┌──

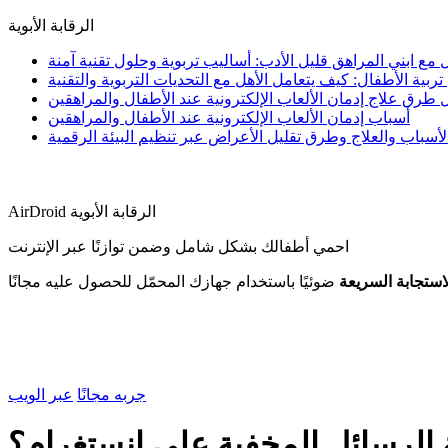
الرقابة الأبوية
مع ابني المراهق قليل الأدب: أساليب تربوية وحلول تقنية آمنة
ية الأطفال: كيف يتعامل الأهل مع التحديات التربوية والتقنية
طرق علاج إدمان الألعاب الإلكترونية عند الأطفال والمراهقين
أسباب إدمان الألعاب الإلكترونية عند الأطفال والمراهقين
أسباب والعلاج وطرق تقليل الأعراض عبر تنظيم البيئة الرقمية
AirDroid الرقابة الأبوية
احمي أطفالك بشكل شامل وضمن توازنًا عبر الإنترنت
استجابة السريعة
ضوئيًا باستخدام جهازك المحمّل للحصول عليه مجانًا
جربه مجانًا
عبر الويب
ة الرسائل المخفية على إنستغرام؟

└──

- PROBLEM:
What is needed is every record above, returned exactly, with the pictures omitted.

- WRITTEN RESPONSE:
الرقابة الأبوية
مع ابني المراهق قليل الأدب: أساليب تربوية وحلول تقنية آمنة
ية الأطفال: كيف يتعامل الأهل مع التحديات التربوية والتقنية
طرق علاج إدمان الألعاب الإلكترونية عند الأطفال والمراهقين
أسباب إدمان الألعاب الإلكترونية عند الأطفال والمراهقين
أسباب والعلاج وطرق تقليل الأعراض عبر تنظيم البيئة الرقمية
AirDroid الرقابة الأبوية
احمي أطفالك بشكل شامل وضمن توازنًا عبر الإنترنت
استجابة السريعة
ضوئيًا باستخدام جهازك المحمّل للحصول عليه مجانًا
جربه مجانًا
عبر الويب
ة الرسائل المخفية على إنستغرام؟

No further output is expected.